I could close my eyes and almost picture what it would have been like to live in Washington D.C. for a summer. Seeing the Washington Monument standing tall, walking up the steps of the Lincoln Memorial, spending countless hours at the Smithsonian and even taking the metro train for the first time. I then open my eyes and see my laptop in front of me as I look out my window to see a grapefruit tree growing under the hot Arizona sun. I am reminded that I am an intern working remotely due to a pandemic.
When I applied for an internship this past spring, I was beyond excited to visit our nation's capital and was bummed when I received an email notifying my internship would be remote. Despite my disappointment at first, taking a remote internship not only kept me busy during the summer, but taught me new skills about professionalism in the comfort of my own home.
During my internship, which was for a nonprofit organization aiming to inform people of all ages about politics through a nonpartisan perspective, I gained an array of valuable lessons that I don't think would have come from an in-person internship experience.
An advantage of working remotely is that travel doesn't limit where you can intern. I was in an internship where I worked with students from California, Florida and even Canada. Having a regionally diverse group of interns truly challenged simple tasks such as how meetings and workflow were managed. While we eventually found our groove, it didn't stop the texts from flooding in at 5 a.m. every day.

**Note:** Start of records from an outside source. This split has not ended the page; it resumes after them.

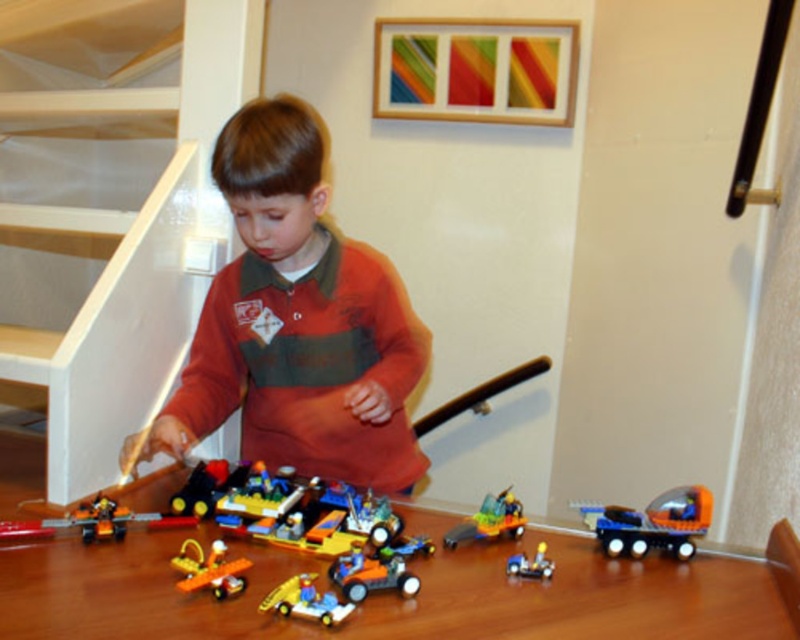 Can you confirm if brown wooden table at center is positioned above blue plastic truck at lower right?

No, brown wooden table at center is not above blue plastic truck at lower right.

Can you confirm if brown wooden table at center is shorter than blue plastic truck at lower right?

No.

Locate an element on the screen. This screenshot has height=640, width=800. brown wooden table at center is located at coordinates [x=390, y=595].

Locate an element on the screen. brown wooden table at center is located at coordinates (390, 595).

Can you confirm if orange matte shirt at center is positioned to the left of orange matte car at lower left?

In fact, orange matte shirt at center is to the right of orange matte car at lower left.

Between point (264, 448) and point (100, 512), which one is positioned behind?

The point (264, 448) is more distant.

Image resolution: width=800 pixels, height=640 pixels. Identify the location of orange matte shirt at center. (298, 321).

Which is more to the right, translucent yellow car at center or translucent orange car at center?

Positioned to the right is translucent orange car at center.

Does translucent yellow car at center have a greater width compared to translucent orange car at center?

Incorrect, translucent yellow car at center's width does not surpass translucent orange car at center's.

Who is more distant from viewer, (x=324, y=620) or (x=488, y=538)?

Positioned behind is point (x=488, y=538).

You are a GUI agent. You are given a task and a screenshot of the screen. Output one action in this format:
    pyautogui.click(x=<x>, y=<y>)
    Task: Click on the translucent yellow car at center
    The width and height of the screenshot is (800, 640).
    Given the screenshot: What is the action you would take?
    pyautogui.click(x=306, y=600) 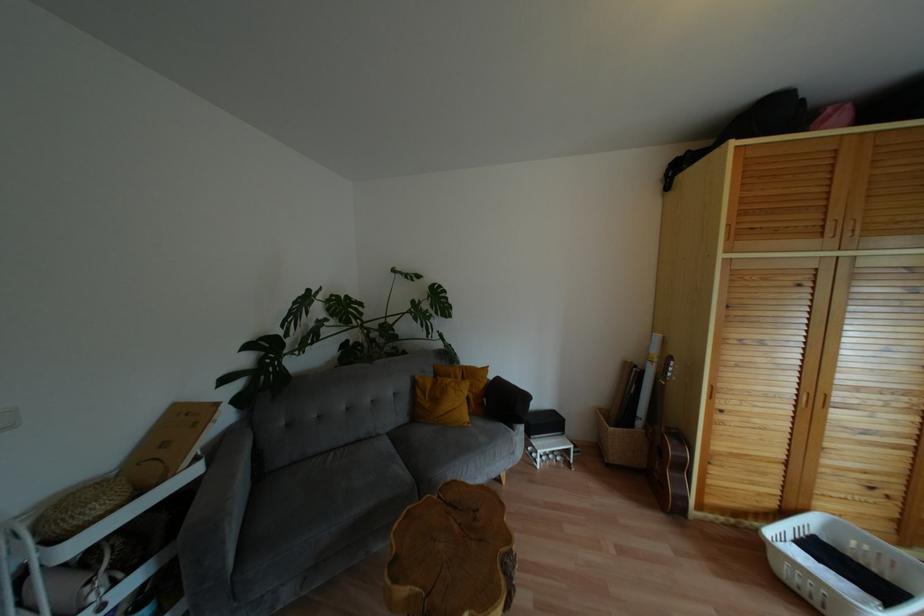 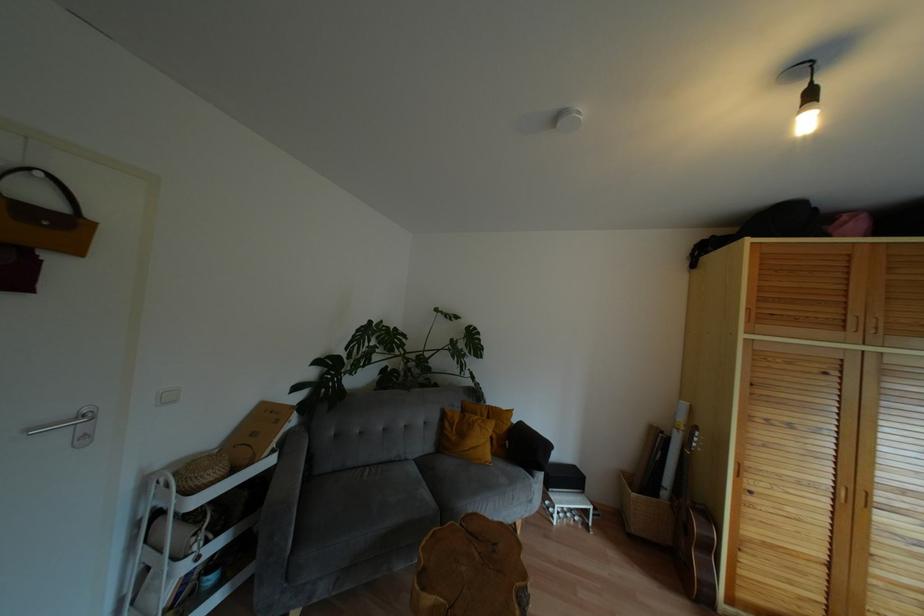 Where in the second image is the point corresponding to point 210,451 from the first image?

(282, 446) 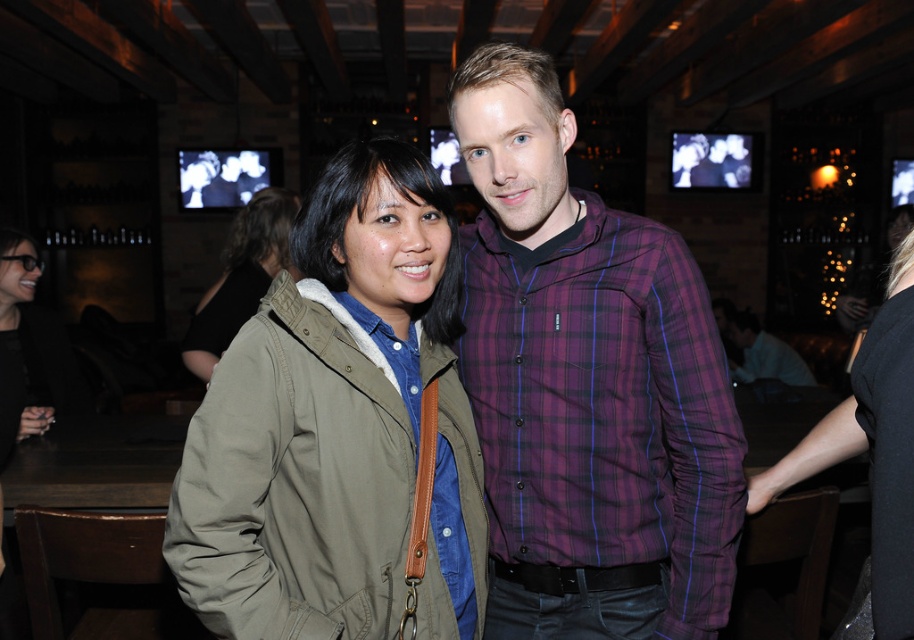 Question: Can you confirm if plaid fabric shirt at center is positioned to the right of khaki fabric jacket at center?

Choices:
 (A) no
 (B) yes

Answer: (B)

Question: Does plaid fabric shirt at center have a larger size compared to khaki fabric jacket at center?

Choices:
 (A) yes
 (B) no

Answer: (B)

Question: Which point is closer to the camera?

Choices:
 (A) olive green jacket at center
 (B) matte black jacket at lower left
 (C) plaid fabric shirt at center

Answer: (A)

Question: Which point is farther to the camera?

Choices:
 (A) (346, 198)
 (B) (555, 193)
 (C) (861, 420)
 (D) (214, 353)

Answer: (D)

Question: Is black fabric dress at lower right to the right of matte black jacket at lower left from the viewer's perspective?

Choices:
 (A) no
 (B) yes

Answer: (B)

Question: Which object is positioned closest to the olive green jacket at center?

Choices:
 (A) matte black jacket at lower left
 (B) plaid cotton shirt at center

Answer: (A) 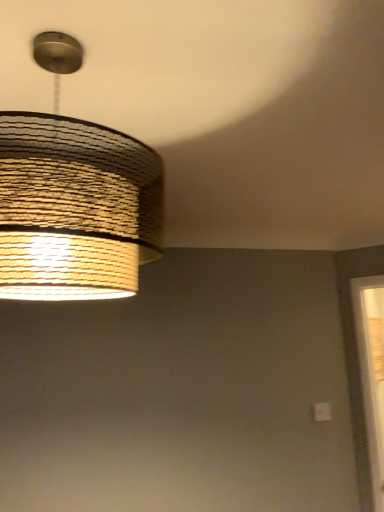 Question: Should I look upward or downward to see woven paper lampshade at upper left?

Choices:
 (A) down
 (B) up

Answer: (B)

Because we all came from different places and time zones, discussions were always interesting. It was during these discussions that I never shied away from providing the daily Arizona weather update.
I used to think online classes were difficult to handle, but that was because I had yet to experience an internship. In both cases, I found that working from home included many distractions. However, what makes an internship different than online classes is the reliance of others on your work. In an internship, work is shared among other interns, and if one person's work is behind, so is the whole process. With no one looking over my shoulder, this internship challenged and strengthened my ability to focus and manage time.
When it comes to a remote internship, I discovered that only I can make the best of my time there. Yes, the job description may say one will gain communication skills or publish written work, but it only happens through the effort put in. My internship had over 20 interns, and it was easy to be found empty-handed with nothing to do. This experience taught me to take initiative and work for what I want, and that it's better to ask and be told no than to not ask at all.
Moreover, the biggest lesson I learned was to take risks. In a political internship, odds are the majority of students will likely study political science. And of course, this internship was no different. At first, I was intimidated to be taking on the role of writing political articles among students who live and breathe politics, but like them, I was there to learn. As a journalism major, my understanding of politics was not as refined as my fellow interns, but I realized that I was able to go in with an open mind and get a taste of what it's like to focus on politics.
For anyone questioning if taking on a remote internship is worth their while, I say go for it. As a result of this ongoing pandemic, working remotely is here to stay. What better opportunity is there than experiencing it through an internship? Being a college student is meant to be a time to try new things and find your niche. If students can change their major multiple times before graduating, then what's another risk in taking on a remote internship? Additionally, there's nothing better than earning credit and adding on to that resume without having to leave the house.
I never thought that when I applied for an internship, I would be working from home, relying on the power of the internet to communicate with my fellow interns across the nation. Then again, I never thought a pandemic would be its cause. Despite a turn of events, I don't regret my time as a remote intern and hope others can experience it, too.